### Data items

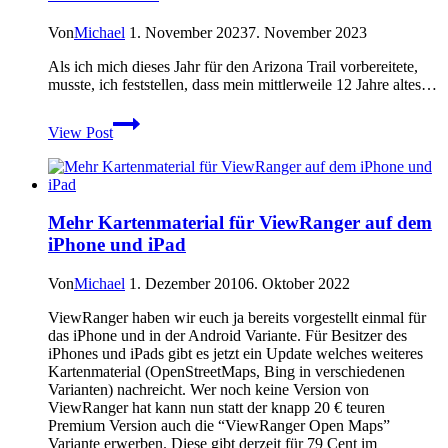
&
iPad
Von
Michael
1. November 2023
7. November 2023
Als ich mich dieses Jahr für den Arizona Trail vorbereitete,
musste, ich feststellen, dass mein mittlerweile 12 Jahre altes…
Durston
View Post
X-
Mid
1
Solid
–
Mehr Kartenmaterial für ViewRanger auf dem
Mein
iPhone und iPad
Zelt
auf
dem
Von
Michael
1. Dezember 2010
6. Oktober 2022
Arizona
Trail
ViewRanger haben wir euch ja bereits vorgestellt einmal für
das iPhone und in der Android Variante. Für Besitzer des
iPhones und iPads gibt es jetzt ein Update welches weiteres
Kartenmaterial (OpenStreetMaps, Bing in verschiedenen
Varianten) nachreicht. Wer noch keine Version von
ViewRanger hat kann nun statt der knapp 20 € teuren
Premium Version auch die “ViewRanger Open Maps”
Variante erwerben. Diese gibt derzeit für 79 Cent im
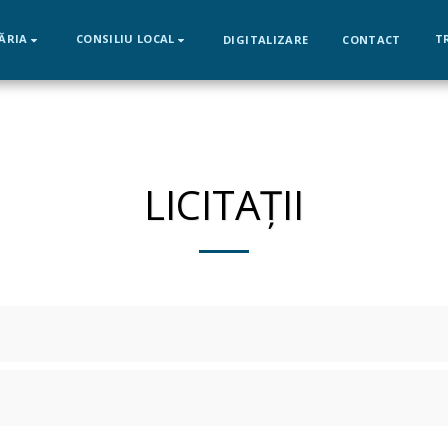
ĂRIA
CONSILIU LOCAL
T
DIGITALIZARE
CONTACT
LICITAȚII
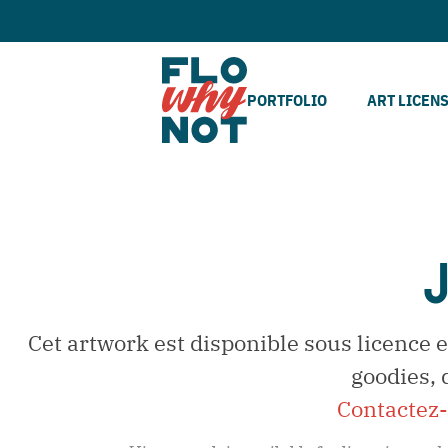
PORTFOLIO
ART LICEN
J
Cet artwork est disponible sous licence e
goodies, 
Contactez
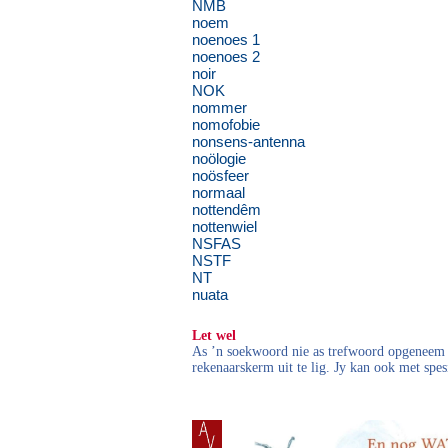
NMB
noem
noenoes 1
noenoes 2
noir
NOK
nommer
nomofobie
nonsens-antenna
noölogie
noösfeer
normaal
nottendêm
nottenwiel
NSFAS
NSTF
NT
nuata
Let wel
As ’n soekwoord nie as trefwoord opgeneem i
rekenaarskerm uit te lig. Jy kan ook met spes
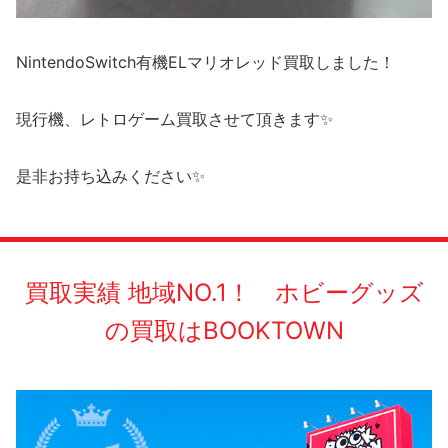
NintendoSwitch有機ELマリオレッド買取しました！
現行機、レトロゲーム買取させて頂きます✨
是非お持ち込みください✨
買取実績 地域NO.1！ ホビーグッズ
の買取はBOOKTOWN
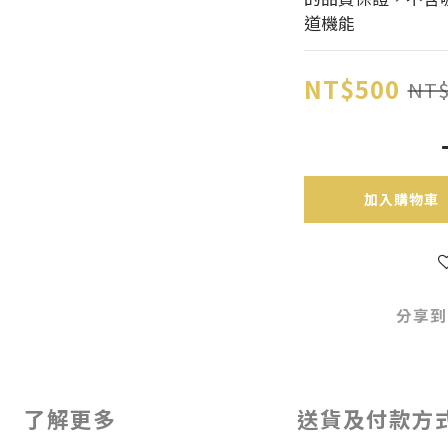
道機能
NT$500
NT$
加入購物車
分享到
了解更多
送貨及付款方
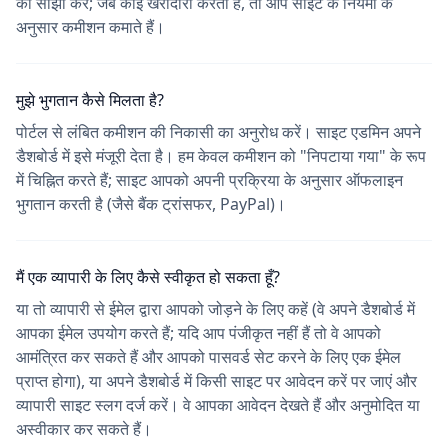
को साझा करें; जब कोई खरीदारी करता है, तो आप साइट के नियमों के
अनुसार कमीशन कमाते हैं।
मुझे भुगतान कैसे मिलता है?
पोर्टल से लंबित कमीशन की निकासी का अनुरोध करें। साइट एडमिन अपने
डैशबोर्ड में इसे मंजूरी देता है। हम केवल कमीशन को "निपटाया गया" के रूप
में चिह्नित करते हैं; साइट आपको अपनी प्रक्रिया के अनुसार ऑफलाइन
भुगतान करती है (जैसे बैंक ट्रांसफर, PayPal)।
मैं एक व्यापारी के लिए कैसे स्वीकृत हो सकता हूँ?
या तो व्यापारी से ईमेल द्वारा आपको जोड़ने के लिए कहें (वे अपने डैशबोर्ड में
आपका ईमेल उपयोग करते हैं; यदि आप पंजीकृत नहीं हैं तो वे आपको
आमंत्रित कर सकते हैं और आपको पासवर्ड सेट करने के लिए एक ईमेल
प्राप्त होगा), या अपने डैशबोर्ड में किसी साइट पर आवेदन करें पर जाएं और
व्यापारी साइट स्लग दर्ज करें। वे आपका आवेदन देखते हैं और अनुमोदित या
अस्वीकार कर सकते हैं।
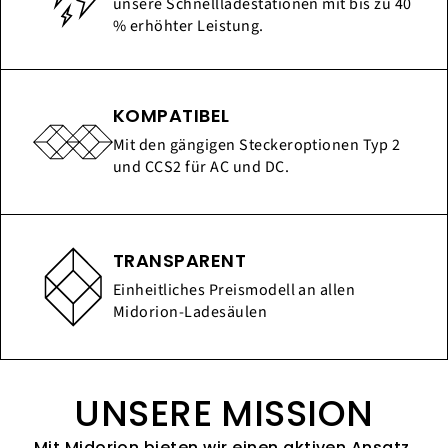
unsere Schnellladestationen mit bis zu 40
% erhöhter Leistung.
KOMPATIBEL
Mit den gängigen Steckeroptionen Typ 2
und CCS2 für AC und DC.
TRANSPARENT
Einheitliches Preismodell an allen
Midorion-Ladesäulen
UNSERE MISSION
Mit Midorion bieten wir einen aktiven Ansatz,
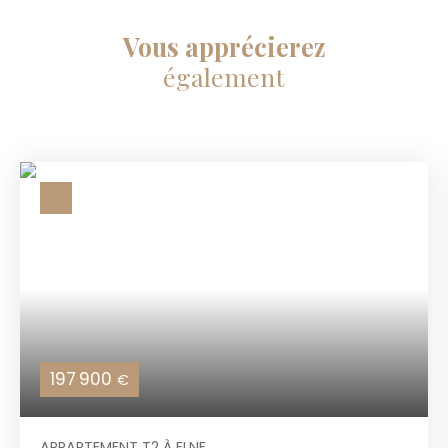
Vous apprécierez
également
197 900
€
APPARTEMENT T2 À ELNE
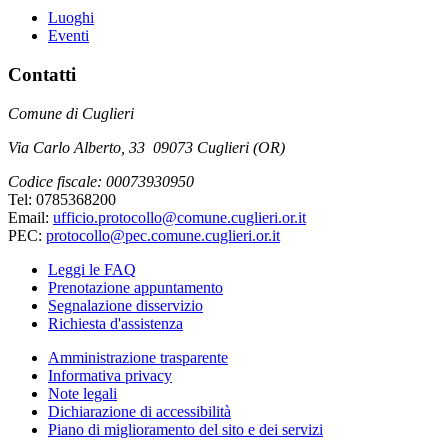
Luoghi
Eventi
Contatti
Comune di Cuglieri
Via Carlo Alberto, 33 09073 Cuglieri (OR)
Codice fiscale: 00073930950
Tel: 0785368200
Email:
ufficio.protocollo@comune.cuglieri.or.it
PEC:
protocollo@pec.comune.cuglieri.or.it
Leggi le FAQ
Prenotazione appuntamento
Segnalazione disservizio
Richiesta d'assistenza
Amministrazione trasparente
Informativa privacy
Note legali
Dichiarazione di accessibilità
Piano di miglioramento del sito e dei servizi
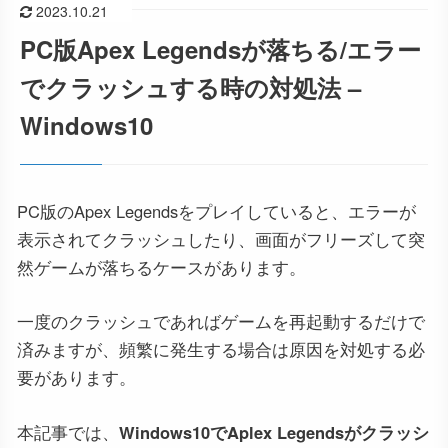
2023.10.21
PC版Apex Legendsが落ちる/エラー
でクラッシュする時の対処法 –
Windows10
PC版のApex Legendsをプレイしていると、エラーが
表示されてクラッシュしたり、画面がフリーズして突
然ゲームが落ちるケースがあります。
一度のクラッシュであればゲームを再起動するだけで
済みますが、頻繁に発生する場合は原因を対処する必
要があります。
本記事では、
Windows10でAplex Legendsがクラッシ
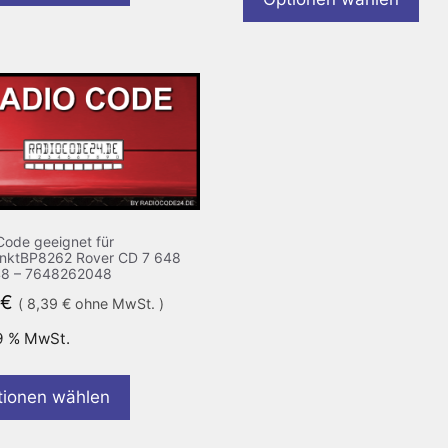
Code geeignet für
nktBP8262 Rover CD 7 648
48 – 7648262048
€
(
8,39
€
ohne MwSt. )
19 % MwSt.
tionen wählen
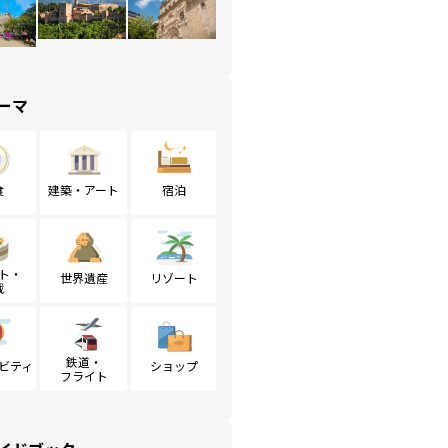
ーマ
食
建築・アート
宿泊
ト・
世界遺産
リゾート
戦
鉄道・
ビティ
ショップ
フライト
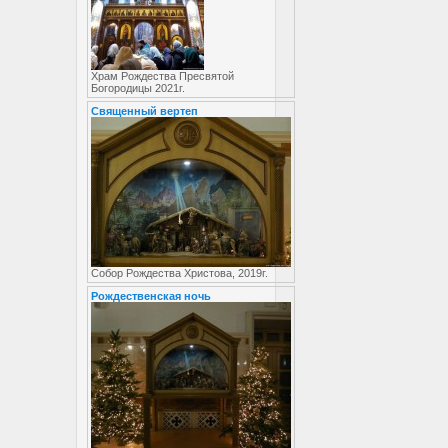
Храм Рождества Пресвятой
Богородицы 2021г.
Священный вертеп
Собор Рождества Христова, 2019г.
Рождественская ночь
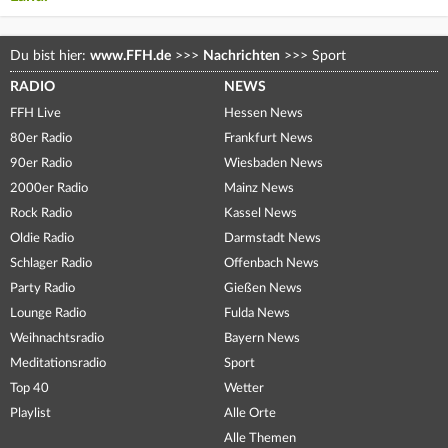
Du bist hier:
www.FFH.de
>>>
Nachrichten
>>>
Sport
RADIO
NEWS
FFH Live
Hessen News
80er Radio
Frankfurt News
90er Radio
Wiesbaden News
2000er Radio
Mainz News
Rock Radio
Kassel News
Oldie Radio
Darmstadt News
Schlager Radio
Offenbach News
Party Radio
Gießen News
Lounge Radio
Fulda News
Weihnachtsradio
Bayern News
Meditationsradio
Sport
Top 40
Wetter
Playlist
Alle Orte
Alle Themen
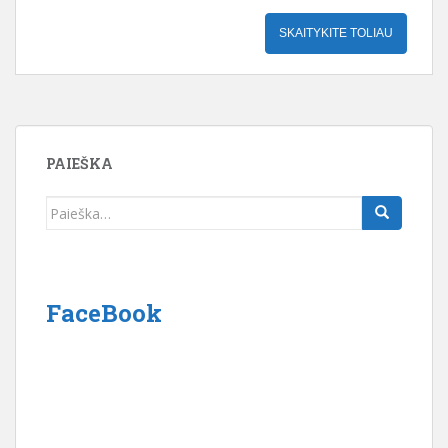
SKAITYKITE TOLIAU
PAIEŠKA
Ieškoti:
FaceBook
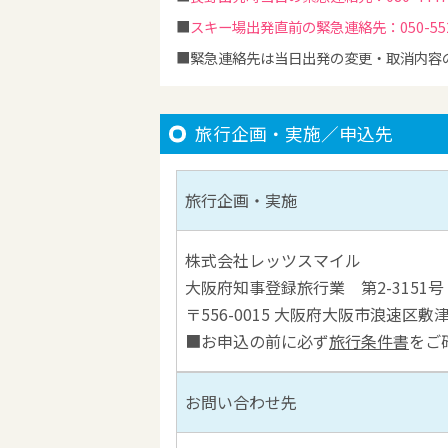
スキー場出発直前の緊急連絡先：050-5527
緊急連絡先は当日出発の変更・取消内容
旅行企画・実施／申込先
旅行企画・実施
株式会社レッツスマイル
大阪府知事登録旅行業 第2-3151号
〒556-0015 大阪府大阪市浪速区敷津
■お申込の前に必ず
旅行条件書
をご
お問い合わせ先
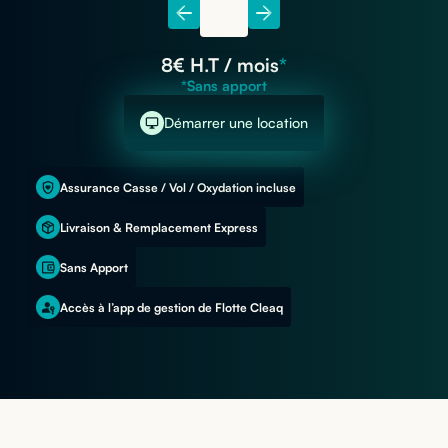
8
€ H.T / mois
*
*Sans apport
Démarrer une location
Assurance Casse / Vol / Oxydation incluse
Livraison & Remplacement Express
Sans Apport
Accès à l’app de gestion de Flotte Cleaq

### Task item
The required output is each line above restated verbatim, with all images omitted.

### Solved problem
&
iPad
Von
Michael
1. November 2023
7. November 2023
Als ich mich dieses Jahr für den Arizona Trail vorbereitete,
musste, ich feststellen, dass mein mittlerweile 12 Jahre altes…
Durston
View Post
X-
Mid
1
Solid
–
Mehr Kartenmaterial für ViewRanger auf dem
Mein
iPhone und iPad
Zelt
auf
dem
Von
Michael
1. Dezember 2010
6. Oktober 2022
Arizona
Trail
ViewRanger haben wir euch ja bereits vorgestellt einmal für
das iPhone und in der Android Variante. Für Besitzer des
iPhones und iPads gibt es jetzt ein Update welches weiteres
Kartenmaterial (OpenStreetMaps, Bing in verschiedenen
Varianten) nachreicht. Wer noch keine Version von
ViewRanger hat kann nun statt der knapp 20 € teuren
Premium Version auch die “ViewRanger Open Maps”
Variante erwerben. Diese gibt derzeit für 79 Cent im
ĂRIA
CONSILIU LOCAL
T
DIGITALIZARE
CONTACT
LICITAȚII
PORTFOLIO
ART LICEN
J
Cet artwork est disponible sous licence e
goodies, 
Contactez
NMB
noem
noenoes 1
noenoes 2
noir
NOK
nommer
nomofobie
nonsens-antenna
noölogie
noösfeer
normaal
nottendêm
nottenwiel
NSFAS
NSTF
NT
nuata
Let wel
As ’n soekwoord nie as trefwoord opgeneem i
rekenaarskerm uit te lig. Jy kan ook met spes
NintendoSwitch有機ELマリオレッド買取しました！
現行機、レトロゲーム買取させて頂きます✨
是非お持ち込みください✨
買取実績 地域NO.1！ ホビーグッズ
の買取はBOOKTOWN
道機能
NT$500
NT$
加入購物車
分享到
了解更多
送貨及付款方
को साझा करें; जब कोई खरीदारी करता है, तो आप साइट के नियमों के
अनुसार कमीशन कमाते हैं।
मुझे भुगतान कैसे मिलता है?
पोर्टल से लंबित कमीशन की निकासी का अनुरोध करें। साइट एडमिन अपने
डैशबोर्ड में इसे मंजूरी देता है। हम केवल कमीशन को "निपटाया गया" के रूप
में चिह्नित करते हैं; साइट आपको अपनी प्रक्रिया के अनुसार ऑफलाइन
भुगतान करती है (जैसे बैंक ट्रांसफर, PayPal)।
मैं एक व्यापारी के लिए कैसे स्वीकृत हो सकता हूँ?
या तो व्यापारी से ईमेल द्वारा आपको जोड़ने के लिए कहें (वे अपने डैशबोर्ड में
आपका ईमेल उपयोग करते हैं; यदि आप पंजीकृत नहीं हैं तो वे आपको
आमंत्रित कर सकते हैं और आपको पासवर्ड सेट करने के लिए एक ईमेल
प्राप्त होगा), या अपने डैशबोर्ड में किसी साइट पर आवेदन करें पर जाएं और
व्यापारी साइट स्लग दर्ज करें। वे आपका आवेदन देखते हैं और अनुमोदित या
अस्वीकार कर सकते हैं।
unsere Schnellladestationen mit bis zu 40
% erhöhter Leistung.
KOMPATIBEL
Mit den gängigen Steckeroptionen Typ 2
und CCS2 für AC und DC.
TRANSPARENT
Einheitliches Preismodell an allen
Midorion-Ladesäulen
UNSERE MISSION
Mit Midorion bieten wir einen aktiven Ansatz,
Vous apprécierez
également
197 900
€
APPARTEMENT T2 À ELNE
Luoghi
Eventi
Contatti
Comune di Cuglieri
Via Carlo Alberto, 33 09073 Cuglieri (OR)
Codice fiscale: 00073930950
Tel: 0785368200
Email:
ufficio.protocollo@comune.cuglieri.or.it
PEC:
protocollo@pec.comune.cuglieri.or.it
Leggi le FAQ
Prenotazione appuntamento
Segnalazione disservizio
Richiesta d'assistenza
Amministrazione trasparente
Informativa privacy
Note legali
Dichiarazione di accessibilità
Piano di miglioramento del sito e dei servizi
2023.10.21
PC版Apex Legendsが落ちる/エラー
でクラッシュする時の対処法 –
Windows10
PC版のApex Legendsをプレイしていると、エラーが
表示されてクラッシュしたり、画面がフリーズして突
然ゲームが落ちるケースがあります。
一度のクラッシュであればゲームを再起動するだけで
済みますが、頻繁に発生する場合は原因を対処する必
要があります。
本記事では、
Windows10でAplex Legendsがクラッシ
Code geeignet für
nktBP8262 Rover CD 7 648
48 – 7648262048
€
(
8,39
€
ohne MwSt. )
19 % MwSt.
tionen wählen
ーマ
食
建築・アート
宿泊
ト・
世界遺産
リゾート
戦
鉄道・
ビティ
ショップ
フライト
Храм Рождества Пресвятой
Богородицы 2021г.
Священный вертеп
Собор Рождества Христова, 2019г.
Рождественская ночь
Du bist hier:
www.FFH.de
>>>
Nachrichten
>>>
Sport
RADIO
NEWS
FFH Live
Hessen News
80er Radio
Frankfurt News
90er Radio
Wiesbaden News
2000er Radio
Mainz News
Rock Radio
Kassel News
Oldie Radio
Darmstadt News
Schlager Radio
Offenbach News
Party Radio
Gießen News
Lounge Radio
Fulda News
Weihnachtsradio
Bayern News
Meditationsradio
Sport
Top 40
Wetter
Playlist
Alle Orte
Alle Themen
SKAITYKITE TOLIAU
PAIEŠKA
Ieškoti:
FaceBook
スキー場出発直前の緊急連絡先：050-5527
緊急連絡先は当日出発の変更・取消内容
旅行企画・実施／申込先
旅行企画・実施
株式会社レッツスマイル
大阪府知事登録旅行業 第2-3151号
〒556-0015 大阪府大阪市浪速区敷津
■お申込の前に必ず
旅行条件書
をご
お問い合わせ先
8
€ H.T / mois
*
*Sans apport
Démarrer une location
Assurance Casse / Vol / Oxydation incluse
Livraison & Remplacement Express
Sans Apport
Accès à l’app de gestion de Flotte Cleaq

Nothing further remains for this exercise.